START INPUT FOR THIS TASK

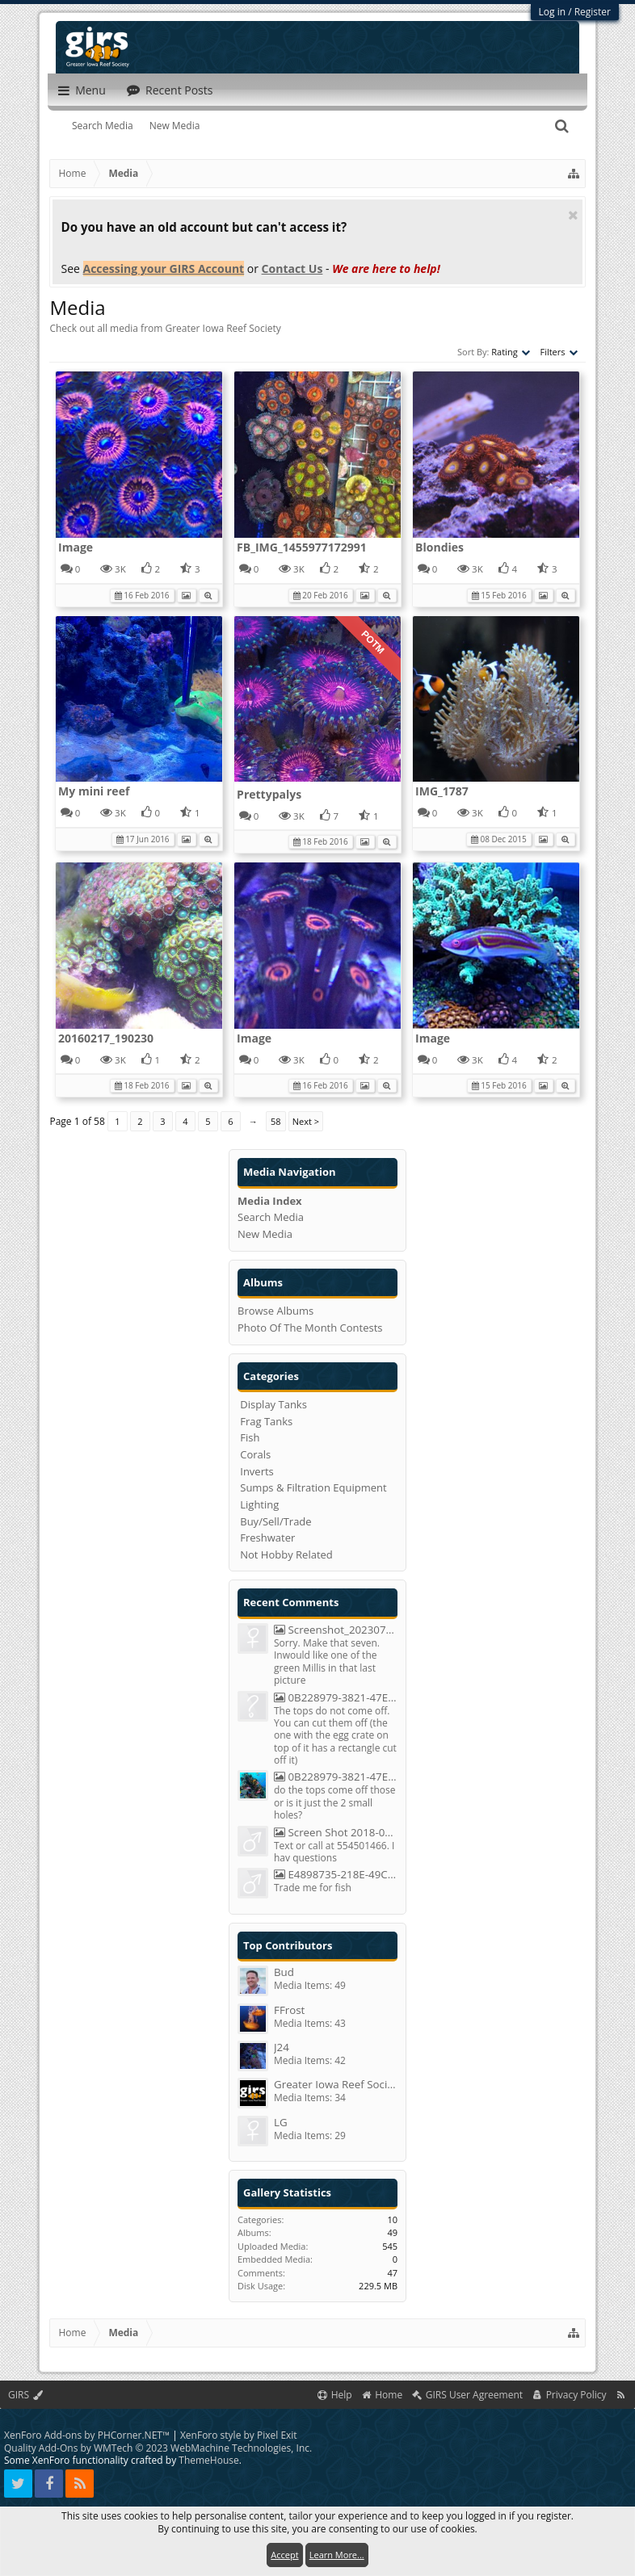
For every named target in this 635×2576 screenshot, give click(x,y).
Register (592, 12)
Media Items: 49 (310, 1985)
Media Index (270, 1201)
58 (276, 1121)
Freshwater (267, 1537)
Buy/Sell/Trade (275, 1521)
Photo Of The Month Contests (310, 1327)
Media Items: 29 (310, 2135)
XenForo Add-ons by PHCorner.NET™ (87, 2435)
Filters (558, 352)
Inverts (257, 1471)
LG (281, 2122)
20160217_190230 (105, 1038)
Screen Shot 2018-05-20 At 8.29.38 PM (335, 1833)
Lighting (259, 1504)
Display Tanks (273, 1404)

END INPUT FOR THIS TASK

TRY IT: Exactly repeat the data above; the pictures do not belong in your copy.

RESPONSE AREA:
For every named target in this 635×2576 screenshot, give click(x,y).
Register (592, 12)
Media Items: 49 (310, 1985)
Media Index (270, 1201)
58 (276, 1121)
Freshwater (267, 1537)
Buy/Sell/Trade (275, 1521)
Photo Of The Month Contests (310, 1327)
Media Items: 29 (310, 2135)
XenForo Add-ons by PHCorner.NET™ (87, 2435)
Filters (558, 352)
Inverts (257, 1471)
LG (281, 2122)
20160217_190230 (105, 1038)
Screen Shot 2018-05-20 At 8.29.38 PM (335, 1833)
Lighting (259, 1504)
Display Tanks (273, 1404)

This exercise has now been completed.